Problem: Scan the records below for the line with "Skip to main navigation" and the line with "always free from", and retype that range exactly, both ends included, pictures excepted.
+ + + + + + +
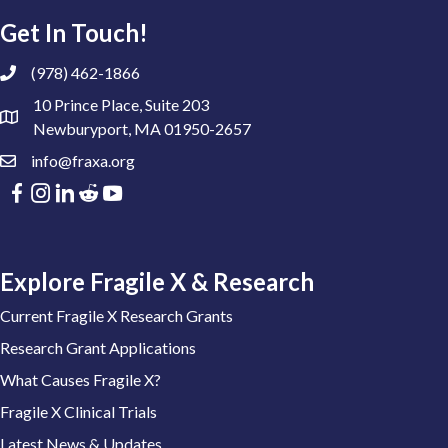
Get In Touch!
(978) 462-1866
10 Prince Place, Suite 203
Newburyport, MA 01950-2657
info@fraxa.org
Explore Fragile X & Research
Current Fragile X Research Grants
Research Grant Applications
What Causes Fragile X?
Fragile X Clinical Trials
Latest News & Updates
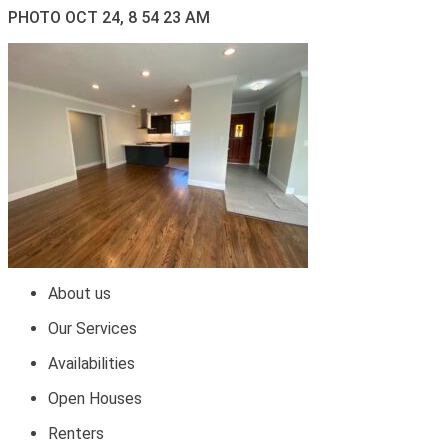
PHOTO OCT 24, 8 54 23 AM
About us
Our Services
Availabilities
Open Houses
Renters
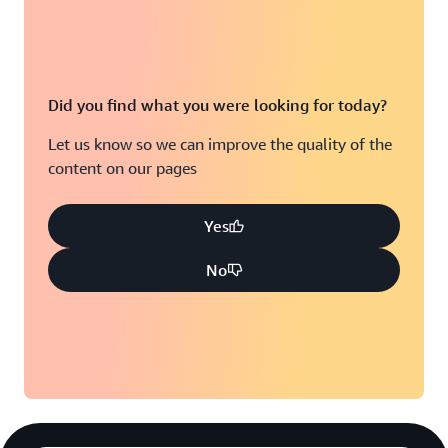
Did you find what you were looking for today?
Let us know so we can improve the quality of the
content on our pages
Yes
No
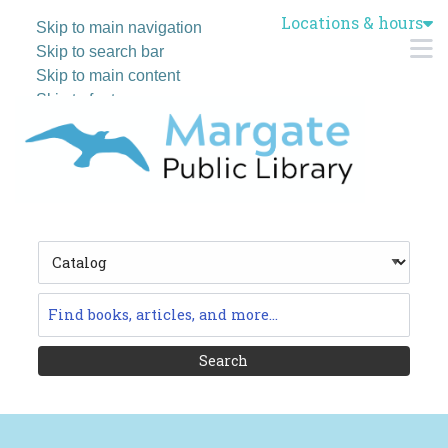
Locations & hours
Skip to main navigation
M
Skip to search bar
Skip to main content
Skip to footer
Search
Type
Catalog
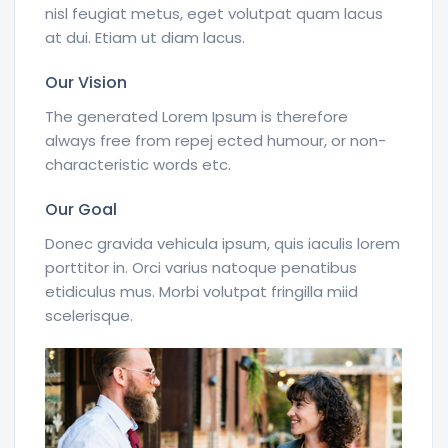
nisl feugiat metus, eget volutpat quam lacus
at dui. Etiam ut diam lacus.
Our Vision
The generated Lorem Ipsum is therefore
always free from repej ected humour, or non-
characteristic words etc.
Our Goal
Donec gravida vehicula ipsum, quis iaculis lorem
porttitor in. Orci varius natoque penatibus
etidiculus mus. Morbi volutpat fringilla miid
scelerisque.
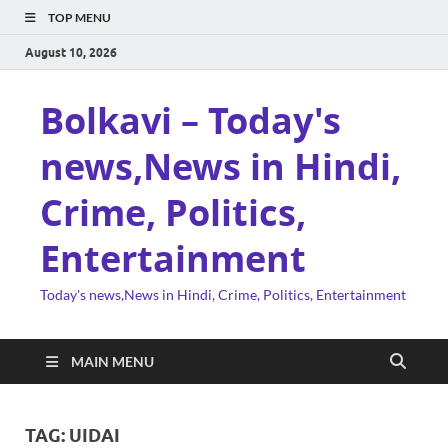
TOP MENU
August 10, 2026
Bolkavi – Today's
news,News in Hindi,
Crime, Politics,
Entertainment
Today's news,News in Hindi, Crime, Politics, Entertainment
MAIN MENU
TAG:
UIDAI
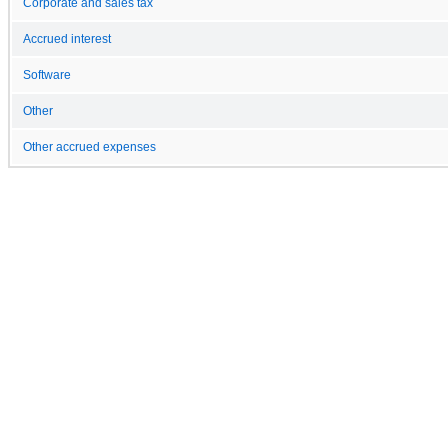
Corporate and sales tax
Accrued interest
Software
Other
Other accrued expenses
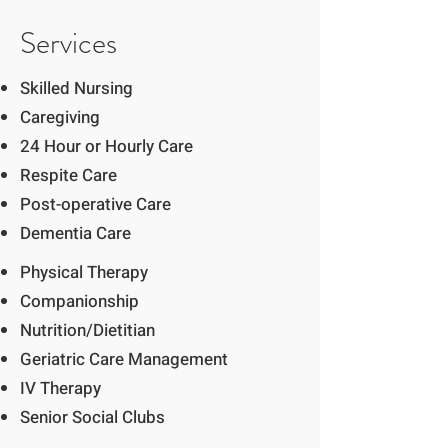
Services
Skilled Nursing
Caregiving
24 Hour or Hourly Care
Respite Care
Post-operative Care
Dementia Care
Physical Therapy
Companionship
Nutrition/Dietitian
Geriatric Care Management
IV Therapy
Senior Social Clubs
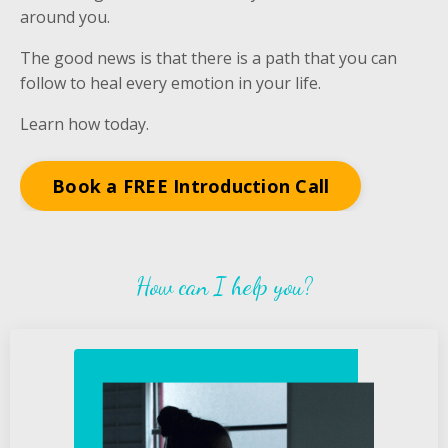
around you.
The good news is that there is a path that you can
follow to heal every emotion in your life.
Learn how today.
Book a FREE Introduction Call
How can I help you?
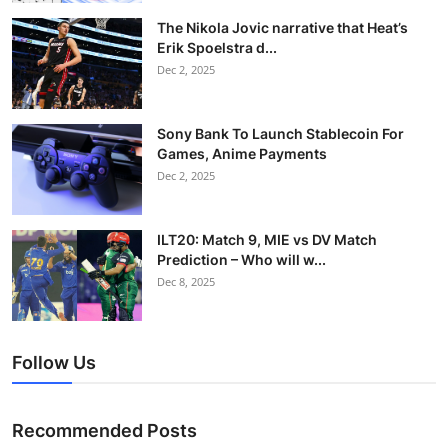
The Nikola Jovic narrative that Heat’s
Erik Spoelstra d...
Dec 2, 2025
Sony Bank To Launch Stablecoin For
Games, Anime Payments
Dec 2, 2025
ILT20: Match 9, MIE vs DV Match
Prediction – Who will w...
Dec 8, 2025
Follow Us
Recommended Posts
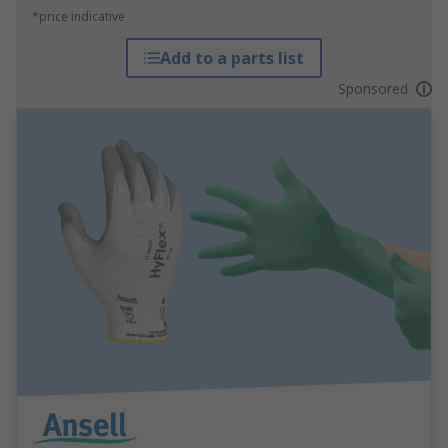
*price indicative
Add to a parts list
Sponsored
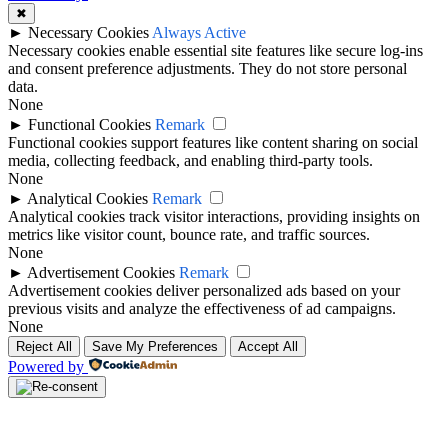
✖
►
Necessary Cookies
Always Active
Necessary cookies enable essential site features like secure log-ins
and consent preference adjustments. They do not store personal
data.
None
►
Functional Cookies
Remark
Functional cookies support features like content sharing on social
media, collecting feedback, and enabling third-party tools.
None
►
Analytical Cookies
Remark
Analytical cookies track visitor interactions, providing insights on
metrics like visitor count, bounce rate, and traffic sources.
None
►
Advertisement Cookies
Remark
Advertisement cookies deliver personalized ads based on your
previous visits and analyze the effectiveness of ad campaigns.
None
Reject All
Save My Preferences
Accept All
Powered by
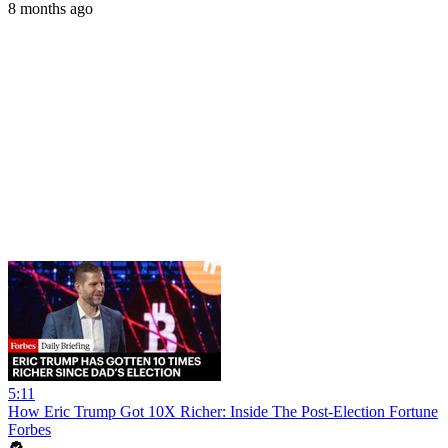
8 months ago
5:11
How Eric Trump Got 10X Richer: Inside The Post-Election Fortune
Forbes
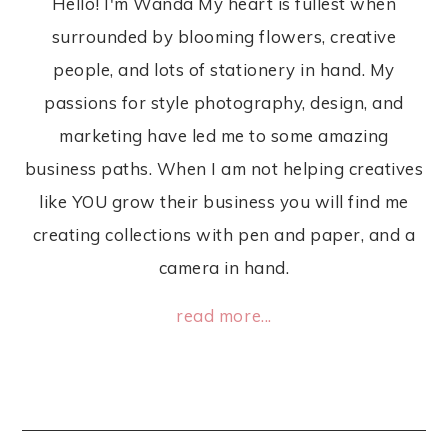
Hello! I'm Wanda My heart is fullest when
surrounded by blooming flowers, creative
people, and lots of stationery in hand. My
passions for style photography, design, and
marketing have led me to some amazing
business paths. When I am not helping creatives
like YOU grow their business you will find me
creating collections with pen and paper, and a
camera in hand.
read more...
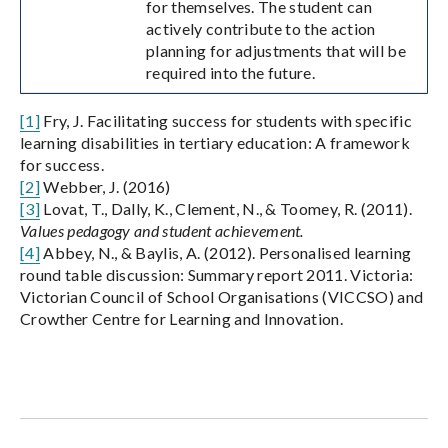
for themselves. The student can
actively contribute to the action
planning for adjustments that will be
required into the future.
[1]
Fry, J. Facilitating success for students with specific
learning disabilities in tertiary education: A framework
for success.
[2]
Webber, J. (2016)
[3]
Lovat, T., Dally, K., Clement, N., & Toomey, R. (2011).
Values pedagogy and student achievement.
[4]
Abbey, N., & Baylis, A. (2012). Personalised learning
round table discussion: Summary report 2011. Victoria:
Victorian Council of School Organisations (VICCSO) and
Crowther Centre for Learning and Innovation.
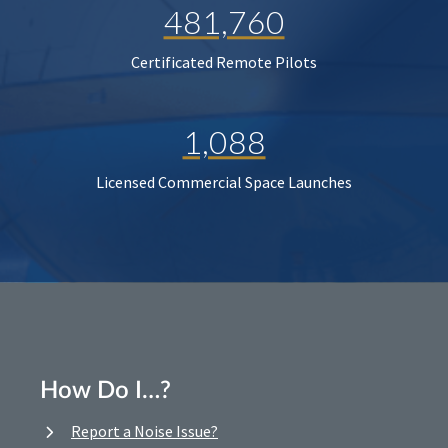
481,760
Certificated Remote Pilots
1,088
Licensed Commercial Space Launches
How Do I…?
Report a Noise Issue?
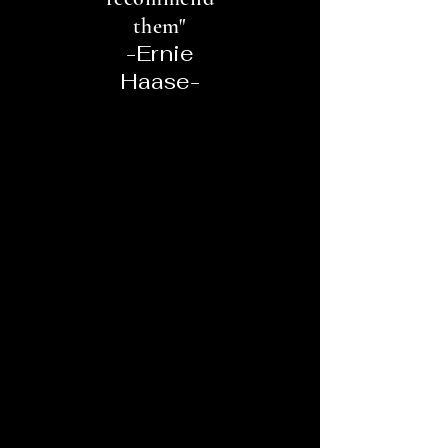
them"
-Ernie
Haase-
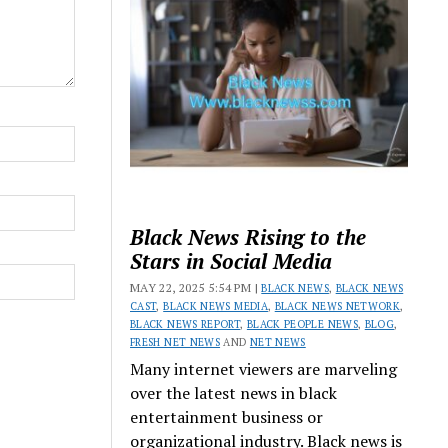
Black News Rising to the
Stars in Social Media
MAY 22, 2025 5:54 PM |
BLACK NEWS
,
BLACK NEWS
CAST
,
BLACK NEWS MEDIA
,
BLACK NEWS NETWORK
,
BLACK NEWS REPORT
,
BLACK PEOPLE NEWS
,
BLOG
,
FRESH NET NEWS
AND
NET NEWS
Many internet viewers are marveling
over the latest news in black
entertainment business or
organizational industry. Black news is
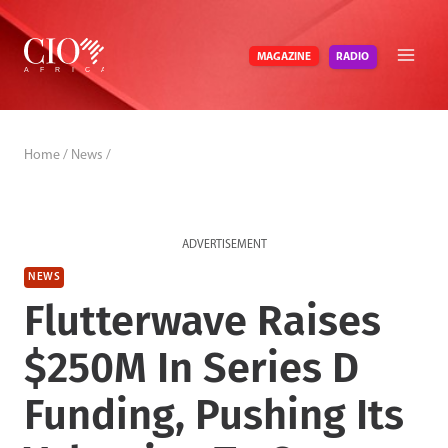
Skip
to
RADIO
MAGAZINE
content
Home
/
News
/
ADVERTISEMENT
NEWS
Flutterwave Raises
$250M In Series D
Funding, Pushing Its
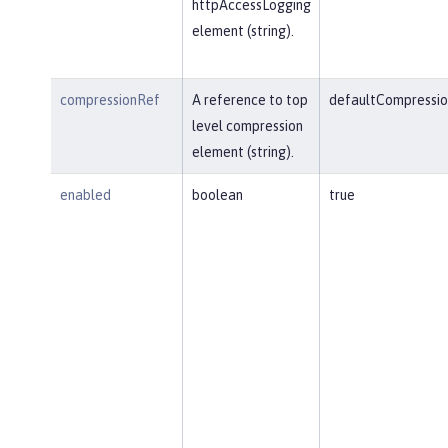
httpAccessLogging
element (string).
compressionRef
A reference to top
defaultCompressio
level compression
element (string).
enabled
boolean
true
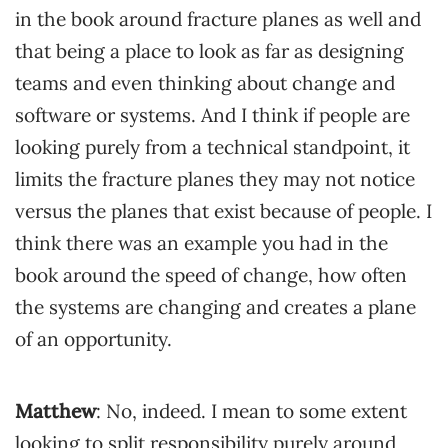
in the book around fracture planes as well and
that being a place to look as far as designing
teams and even thinking about change and
software or systems. And I think if people are
looking purely from a technical standpoint, it
limits the fracture planes they may not notice
versus the planes that exist because of people. I
think there was an example you had in the
book around the speed of change, how often
the systems are changing and creates a plane
of an opportunity.
Matthew
: No, indeed. I mean to some extent
looking to split responsibility purely around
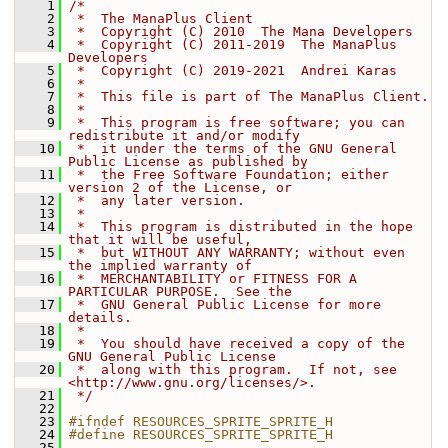
    1
/*
    2
 *  The ManaPlus Client
    3
 *  Copyright (C) 2010  The Mana Developers
    4
 *  Copyright (C) 2011-2019  The ManaPlus 
Developers
    5
 *  Copyright (C) 2019-2021  Andrei Karas
    6
 *
    7
 *  This file is part of The ManaPlus Client.
    8
 *
    9
 *  This program is free software; you can 
redistribute it and/or modify
   10
 *  it under the terms of the GNU General 
Public License as published by
   11
 *  the Free Software Foundation; either 
version 2 of the License, or
   12
 *  any later version.
   13
 *
   14
 *  This program is distributed in the hope 
that it will be useful,
   15
 *  but WITHOUT ANY WARRANTY; without even 
the implied warranty of
   16
 *  MERCHANTABILITY or FITNESS FOR A 
PARTICULAR PURPOSE.  See the
   17
 *  GNU General Public License for more 
details.
   18
 *
   19
 *  You should have received a copy of the 
GNU General Public License
   20
 *  along with this program.  If not, see 
<http://www.gnu.org/licenses/>.
   21
 */
   22
   23
#ifndef RESOURCES_SPRITE_SPRITE_H
   24
#define RESOURCES_SPRITE_SPRITE_H
   25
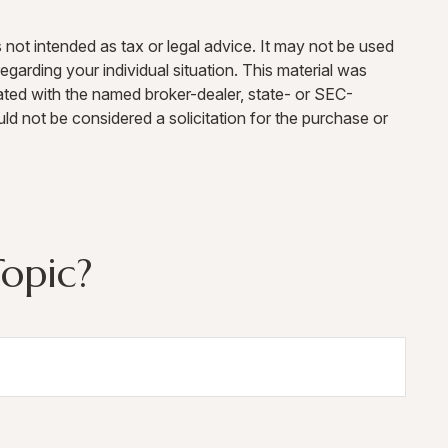
 not intended as tax or legal advice. It may not be used
egarding your individual situation. This material was
ated with the named broker-dealer, state- or SEC-
ld not be considered a solicitation for the purchase or
opic?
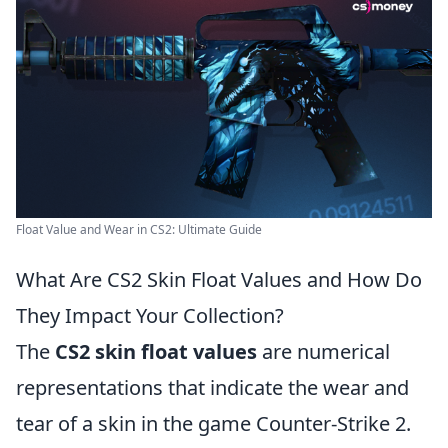
Float Value and Wear in CS2: Ultimate Guide
What Are CS2 Skin Float Values and How Do
They Impact Your Collection?
The
CS2 skin float values
are numerical
representations that indicate the wear and
tear of a skin in the game Counter-Strike 2.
+ + + + + + +
Written solution:
Skip to main navigation
M
Skip to search bar
Skip to main content
Skip to footer
Search
Type
Catalog
nisl feugiat metus, eget volutpat quam lacus
at dui. Etiam ut diam lacus.
Our Vision
The generated Lorem Ipsum is therefore
always free from repej ected humour, or non-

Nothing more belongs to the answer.